Ah, the perils of the Golden Triangle.
No, not that Golden Triangle, the dark confluence of Burma, Laos, and Thailand notorious for its phenomenal production of opium. We’re referring to Hawai`i’s own 1,100-acre GT in the `Ewa area of O`ahu. Once famous for its high sugar yields, it is fast gaining notoriety for its hazardous waste, legacy of more than a century of agricultural enterprise.
The state purchased the land in a $31-million deal consummated in 1994. Well before the last “t’s” were crossed and “i’s” were dotted, staff at the Department of Land and Natural Resources should have known of the contamination – or, at the very least, should have suspected the strong possibility of contamination on any land with the history of the Golden Triangle.
As it turns out, everyone but the DLNR seemed in on the dirty little secret.
Campbell Estate surely knew. The contract the state signed to purchase the land from the estate required the state to acknowledge that Campbell’s longtime tenant, O`ahu Sugar Company, “may have used fertilizers, pesticides and insecticides and at times the use of oily substances for dust controlÉ State confirms to estate that state has made such investigation of facts concerning the physical condition of the property as state deemed appropriate and is thoroughly familiar with the property.”

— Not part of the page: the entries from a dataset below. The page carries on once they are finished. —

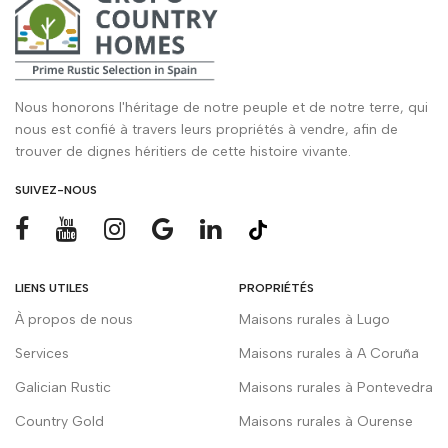
Nous honorons l'héritage de notre peuple et de notre terre, qui
nous est confié à travers leurs propriétés à vendre, afin de
trouver de dignes héritiers de cette histoire vivante.
SUIVEZ-NOUS
LIENS UTILES
PROPRIÉTÉS
À propos de nous
Maisons rurales à Lugo
Services
Maisons rurales à A Coruña
Galician Rustic
Maisons rurales à Pontevedra
Country Gold
Maisons rurales à Ourense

O`ahu Sugar and its parent company, Amfac, knew but weren’t telling.
Other occasions where the state might have learned of the contamination passed without event. When R.M. Towill prepared an environmental assessment covering purchase of the parcel, the state Department of Health, investigating a pesticide mixing and storage site, was not included in the list of consulted parties.

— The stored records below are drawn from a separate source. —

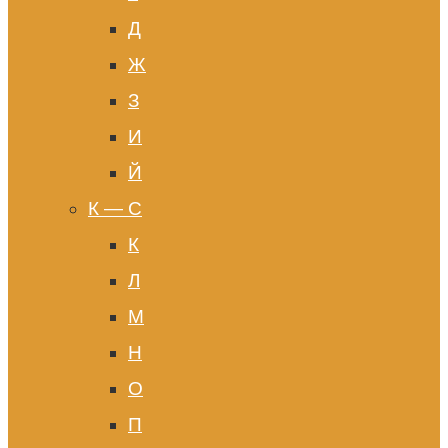
Д
Ж
З
И
Й
К — С
К
Л
М
Н
О
П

The University of Hawai`i and Department of Agriculture had made reports on the contamination well before the DLNR sought Land Board approval for the acquisition. Why did these not turn up in any due diligence investigations – assuming, for the moment, that any was done?
For the three years that it took to complete purchase of the land, the Department of Health was conducting investigations to determine the extent of chemical contamination at the pesticide mixing site. All this time, there was no whiff of trouble at the DLNR, where staff continued to muddle their way through the courts to purchase this prize. Indeed, it took another three years for the DOH to learn that the state itself had become the landowner – and, hence, responsible for cleaning up the site to applicable state and federal standards.
Why didn’t the issue come up at Cabinet meetings? Is it reasonable to think that in six years and two administrations, neither the governor’s director of Health nor his director of Land and Natural Resources mentioned the land’s purchase or its problems? Were matters being handled so far down the ladder that they did not reach the lofty attention of gubernatorial appointees?
No, they were not. From archived records, we know that then-DLNR Director William Paty and then-Governor John Waihe`e were in close contact concerning purchase of the property, which seems to have been driven less by sensible land-use policy than by the acrimonious political rivalry between Waihe`e’s administration and Honolulu’s maverick mayor Frank Fasi.
As Is
Whatever else may be said about Fasi’s administration, it negotiated a far better deal than the state did. Unlike the state, the city refused to enter into a sale contract that clad Campbell in armor plate against any efforts to recover costs of cleaning up the contamination that Campbell’s former sugar tenants left behind. As a result, the city is seeking damages against Campbell, O`ahu Sugar, and other parties, and it may well prevail.
Contrast to that the state’s sad situation. A sweetheart “condemnation” deal with Campbell makes it unlikely that cleanup costs will be borne by anyone other than Hawai`i taxpayers. Staff at the DLNR speak gamely of going after Amfac, but in the years since the land was acquired, the statute of limitations clock has been ticking away, and as each day passes without legal action, the chance of success in the courts grows ever more faint. And the state’s brief against Amfac goes well beyond the `Ewa contamination: state-owned lands in Lahaina and Kaua`i that were part of Amfac’s sugar plantations are probably also fouled. If the state wants to ensure Amfac’s participation in the cleanup of these sites, it must pursue this aggressively and quickly.
What will become of the contaminated land in `Ewa? If the state plans to use it for residential development or a park – uses anticipated in the premium price per acre that the state paid to acquire the land – the costs of remediation will be huge. As it is, the land is unfit even for agriculture. And should the state decide to do nothing at all and leave the land fallow (supposing, for the moment, that the Environmental Protection Agency and Department of Health might permit such a thing), the state will still have to bear the burden of ongoing and expensive monitoring of drinking water wells near the site.
Any way the deal is cut, it was a boon for Campbell at an untold cost for the state. As with Maha`iula on the Big Island or Ma`alaea on Maui, the state has been sucker-punched yet again. Will it ever learn?